Massimo D’Alema si dice "offeso e indignato" da intercettazioni che lo riguardano ma che non lo incriminano, adoperando gli argomenti difensivi adoperati, pari pari, da Maurizio Lupi. Poi c’è "Roma capitale della mafia", con mondi di sopra, di sotto e di mezzo. Poi c’è il Mose. Poi c’è Giusi Ferrandino, il sindaco di Ischia e la "gloriosa" cooperativa modenese, la CPL Concordia. Poi c’è il presidente del Pd siciliano, Marco Zambuto costretto a dimettersi per aver incontrato Berlusconi nel tentativo di convincerlo che un suo carissimo amico è "ingiustamente" accusato di un omicidio. Poi c’era il segretario del PD siciliano, quel Francantonio Genovese, finito in manette per le truffe colossali dei fondi regionali destinati alla formazione. Poi ci sono le inchieste che hanno investito a tappeto la giunta regionale dell’Emilia Romagna. Poi ci sono quattro - dicasi quattro - sottosegretari dell’attuale governo, tutti PD, Francesca Barracciu, Umberto Del Basso de Caro, Vito De Filippo, Giuseppe Castiglione, a non voler menzionare deputati e senatori, i quali conservano poltrona e alamari in barba agli editti roboanti di Speranza. Poi ci stanno i "ministri", i Giuliano Poletti, i Graziano Delrio, le Maria Elena Boschi, e il presidente del PD, Matteo Orfini, e i vice segretari PD, Lorenzo Guerini e Debora Serracchiani, che ripetono - con aria un po’ scocciata -  il mantra che l’Italia sta cambiando, è cambiata e cambierà. Infine, ci stanno le "minoranze interne", gli Stefano Fassina, i Pippo Civati, i Gianni Cuperlo, gli Alfredo D’Attorre, le Rosi Bindi, insieme al sempiterno Nichi Vendola, a spiegarci che, "prima o poi", fusse che fusse la vorta bbona, come diceva il grande Nino Manfredi, il governo cadrà …
Non è colpa nostra se il "catalogo" è questo. E nessuno si indigna? Nessuno.
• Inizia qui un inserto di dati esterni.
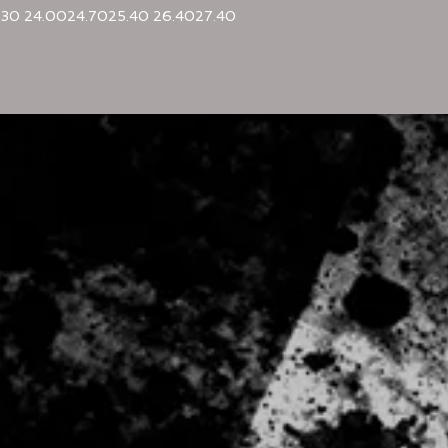
.30
24.00
24.70
25.40
26.40
27.40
Qualche giorno fa, Raffaele Cantone, responsabile dell’Autorità Nazionale Anticorruzione, si è chiesto retoricamente perché le 80 - scusate se sono poche! - "fondazioni" politiche, che negli ultimi anni sono proliferate come funghi, devono sfuggire per principio a qualsiasi obbligo di un bilancio trasparente? E - ci permettiamo di aggiungere - a qualsiasi forma di tassazione che in Italia non si nega a nessuno (di quelli che lavorano, s’intende). Ma andiamo alla radice: a che servono le 80 fondazioni, visto lo schifo cui si è ridotta la politica? Sono scuole che forgiano gli Statisti del futuro? Ma a chi la raccontano? Andassero a quel paese, per dirla con Alberto Sordi!
Ed è possibile, o proibito per legge, dare un’occhiata anche a quei "centri studi" e a quelle "associazioni", profumatamente finanziate, che si sono intestate la titolarità dell’iniziativa "antimafia"? Cosa nasconde il caso di Antonello Montante, il paladino "antimafia" finito sotto i fari di due procure, e responsabile dell’agenzia per i beni sequestrati alla mafia su tutto il territorio nazionale, nonché delegato della Confindustria per "la legalità" e presidente degli industriali siciliani? Si moltiplicano le inchieste giornalistiche, spesso coraggiose (di una è autore Giuseppe Pipitone, del "Fatto quotidiano"), che spiegano, dati alla mano, come il "tesorone" - non il "tesoretto" -, delle ricchezze confiscate dallo Stato, marcisca o ritorni in mano, sotto mentite spoglie, agli stessi diretti "confiscati". Qualcuno che si indigna? Nessuno. Acqua in bocca. O, bene che vada, materia di veleni e ricatti incrociati.
Cosa nasconde il caso di Roberto Helg, l’imprenditore fallito messo alla guida della Camera di Commercio di Palermo, cavaliere del lavoro, l’uomo simbolo dell’antipizzo arrestato con le mani nel sacco mentre prendeva il pizzo? Siamo sicuri che dietro la buona fede dei ragazzi che ci credono non ci siano tanti altri imprenditori e commercianti che sull’argomento ci hanno marciato o ci stanno marciando?
L’Italia sembra che digerisca tutto. La tecnica propagandistica, adoperata dagli opinion leader di questo governo, è quella di minimizzare uno scenario spaventoso a sommatoria di "casi isolati", chirurgicamente risolvibili a suon di declamatorie, rigidissime o morbidissime a seconda che sia trave nell’occhio proprio o pagliuzza in quello altrui.
Matteo Renzi? Di quest’Italia, è il "fine dicitore". O - se si preferisce - l’imbellettatore. E, come lo spassoso "Gastone", ideato da Ettore Petrolini, ha tutta la prosopopea tipica di chi ha inventato "la macchinetta per tagliare il burro".